The outlook for individuals with SHOX deficiency varies depending on the severity of the condition. With early diagnosis and appropriate treatment with growth hormone therapy, children with SHOX-deficient short stature can achieve meaningful improvements in their final adult height^[7][15].

While SHOX deficiency primarily affects height and skeletal development, with proper management and support, most individuals can lead healthy, productive lives.
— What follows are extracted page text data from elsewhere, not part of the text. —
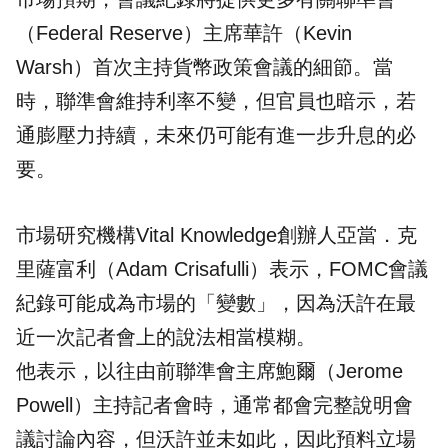
（Federal Reserve）主席華許（Kevin
Warsh）首次主持貨幣政策會議的細節。當
時，聯準會維持利率不變，但官員也暗示，若
通膨壓力持續，未來仍可能有進一步升息的必
要。
市場研究機構Vital Knowledge創辦人亞當．克
里薩富利（Adam Crisafulli）表示，FOMC會議
紀錄可能成為市場的「變數」，因為沃許在最
近一次記者會上的說法相當模糊。
他表示，以往由前聯準會主席鮑爾（Jerome
Powell）主持記者會時，通常都會完整說明會
議討論內容，但沃許並未如此，因此預料立場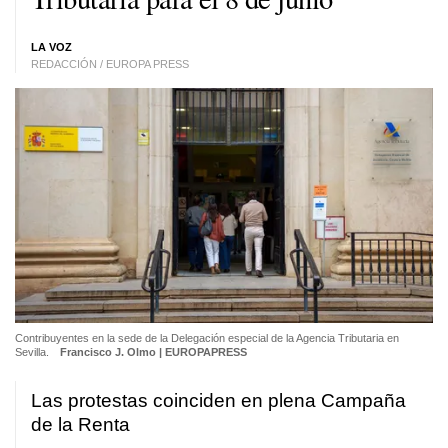
LA VOZ
REDACCIÓN / EUROPA PRESS
Contribuyentes en la sede de la Delegación especial de la Agencia Tributaria en
Sevilla.
Francisco J. Olmo | EUROPAPRESS
Las protestas coinciden en plena Campaña
de la Renta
The emotional and psychological aspects of being shorter than peers can impact self-esteem, making family support, open communication, and counseling important components of comprehensive care^[14].

Skeletal abnormalities such as Madelung deformity may require ongoing management, but many people learn to adapt their daily activities to minimize discomfort. When wrist pain becomes significant, various treatment options are available to improve comfort and function^[3].

The variability in presentation, even within families, means that not everyone with SHOX deficiency will experience the same degree of symptoms. Some may have only mild short stature without significant skeletal abnormalities, while others may develop more noticeable features. Regular follow-up with healthcare providers helps ensure that any developing issues are identified and addressed promptly^[3].